Thursday, July 06, 2006

Home work

I called poms and as usual asked him what he was doing and the usual reply he gives is that he is deep into his home work. His home work is great stuff. He will sit on a small plastic stool ( its always plastic now and we get them in an assorted colors and the women folk at home pick them to match them with the hall color and then that stool will be in any room except that intended room) and spread all his books on a round plastic table. Then after 10 mins of hemming and hawing he will want another table. Table gets substituted with a another stool ( no prizes for guesses, its also the ubiquitous plastic) and then he will start writing english, maths, evs and what not. His handwriting is - again no prizes for guessing - is as shabby as mine and the only the difference is that you can read his whereas you have rack your head for deciphering mine and then going bonkers as to whether its greek or spanish or some extinct language or even extra-terrestrial language and I would not be surprised it you thoughts meander in the direction of the animal kingdom.

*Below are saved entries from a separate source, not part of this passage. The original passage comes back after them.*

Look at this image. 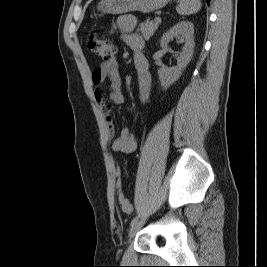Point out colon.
Returning a JSON list of instances; mask_svg holds the SVG:
<instances>
[{
    "label": "colon",
    "mask_w": 267,
    "mask_h": 267,
    "mask_svg": "<svg viewBox=\"0 0 267 267\" xmlns=\"http://www.w3.org/2000/svg\"><path fill=\"white\" fill-rule=\"evenodd\" d=\"M88 48L90 49L91 52L101 57L106 62L111 61L116 52V48L114 44L110 40L98 35L97 33H92L89 35ZM116 175L118 177L117 188H118V202H119L120 208L124 213L130 214L132 212V205L121 191V180H120V169L119 168H117L116 170Z\"/></svg>",
    "instance_id": "1"
}]
</instances>
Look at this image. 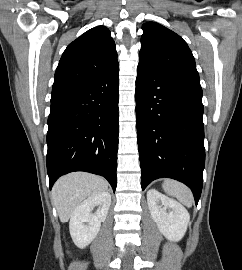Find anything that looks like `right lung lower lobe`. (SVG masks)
<instances>
[{
  "instance_id": "right-lung-lower-lobe-1",
  "label": "right lung lower lobe",
  "mask_w": 242,
  "mask_h": 270,
  "mask_svg": "<svg viewBox=\"0 0 242 270\" xmlns=\"http://www.w3.org/2000/svg\"><path fill=\"white\" fill-rule=\"evenodd\" d=\"M119 68L51 96L47 132L49 186L62 175L86 171L116 189Z\"/></svg>"
}]
</instances>
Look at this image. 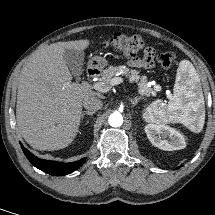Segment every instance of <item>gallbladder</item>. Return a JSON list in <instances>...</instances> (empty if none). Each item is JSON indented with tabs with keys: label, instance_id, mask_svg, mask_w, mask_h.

Then he writes a line and then has a doubt unrelated to anything to his subject and then a stern voice will direct his thoughts back to the note book. Then he will want to sharp the pencil which already would pierce the skin without much ado. A pencil sharpener would be there and in goes the pencil and the lead would be broken. Then he would want it be sharpened with the electric sharpener which I bought from saudi at not so a pleasing price for which I am still being reminded and again in not so pleasing phrases. The moment I say yes he would be off the stool like a olympic sprinter takes off the blocks in a 100 meter dash. With a grin as wide as a barn door he would setup the sharpener and of course his entire interest is in plugging it into an electric outlet from which he derives an enormous pleasure which we can't fathom in a 100 years. One cant even feebly imagine how such a mundane stuff would enthuse anyone. But poms is made of entirely different mettle and he goes bonkers when it comes to electricity. That is for another day. The pencil is sharpened and the the writing starts. Some letters dive deep and some soar majestically upwards and the spaces given between letters ooze with extraordinary magnaimity. Encomiums are showered on him by the way of screams and yells and the eraser now flashed all around the notebook and he starts his calligraphy all over again, his enthusiasm a bit dampened and face a bit puffed and the twinkle in his wolf eyes a bit duller.

In between he will hear a car horn and would contemplate whether it was a indica or a scorpio and then he would be brought back to the world of home work by some vociferous shoutings. After a few lines the unmistakable hoot of a train horn would stir an hornet's nest in his mind and he would start whistling and then would want to know whether the train is going to dharmapuri or madras and if so how long it would take and how many wheels it has and whether train wheels would get punctured. His train of thoughts would be shattered by another round of castigations from a stentorious voice and poms would sulk for a few mins and in a sudden rash of boundless energy would zip zap and his small fingers would race across the note book at lightning speed.

Lo and behold his home work is done and the whole place looks like battlefield, chairs and stools amidst the strewn note books, erased rubber fillings and the pencil wood flakes and his page will look as it it had been raked all over.